EXHIBIT 10.5
EXECUTION COPY
SECOND AMENDMENT (this "Amendment"), dated as of December 10,
2002, to the Series 2001-1 Supplement, dated as of April 27, 2001, as amended by
the First Amendment thereto, dated as of August 17, 2001 (the "Series 2001-1
Supplement"), among Wingfoot A/R LLC (the "Issuer"), The Goodyear Tire & Rubber
Company, the several commercial paper conduits listed on Schedule I thereto (the
"CP Conduit Purchasers"), the banks party thereto with respect to each CP
Conduit Purchaser (the "APA Banks"), the agent banks party thereto with respect
to each CP Conduit Purchaser (the "Funding Agents"), XX Xxxxxx Xxxxx Bank
(formerly known as The Chase Manhattan Bank) ("JPMorgan Chase"), in its
capacity as administrative agent for the CF Conduit Purchasers, the APA Banks
and the Funding Agents (the "Administrative Agent"), and XX Xxxxxx Xxxxx, in
its capacity as Indenture Trustee (the "Indenture Trustee"), to the Base
Indenture, dated as of April 27, 2001 (the "Base Indenture"), between the
Issuer and the Indenture Trustee pursuant to which the Series 2001-1 Investor
Notes were issued.
WITNESSETH:
WHEREAS, the parties to the Series 2001-1 Supplement desire to
amend certain provisions of the Series 2001-1 Supplement;
NOW, THEREFORE, the parties hereto hereby agree as follows:
1. Defined Terms.
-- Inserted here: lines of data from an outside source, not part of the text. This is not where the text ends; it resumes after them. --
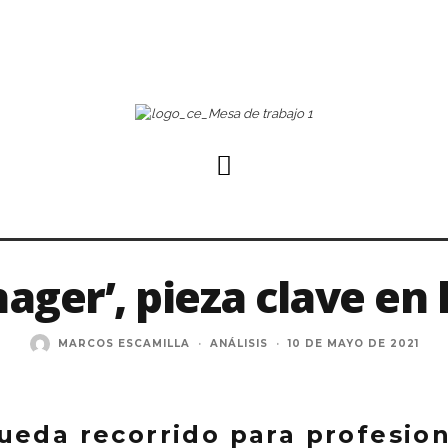
ager’, pieza clave en 
MARCOS ESCAMILLA
·
ANÁLISIS
·
10 DE MAYO DE 2021
ueda recorrido para profesion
All capitalized terms defined in the
Definitions List attached as Schedule 1 to the Base Indenture or the Series
2001-1 Supplement and used herein shall have the meanings given to them therein.
If a capitalized term used herein is given different meanings by the Base
Indenture and the Series 2001-1 Supplement, the meaning given in the Series
2001-1 Supplement shall control.
2. Amendments to Article 1 of the Series 2001-1 Supplement.
Article 1 of the Series 2001-1 Supplement is hereby amended by:
(a) deleting therefrom the definitions of the following
defined terms in their respective entireties and substituting in lieu
thereof the following definitions:
"Applicable Margin" means on any date of determination, (a)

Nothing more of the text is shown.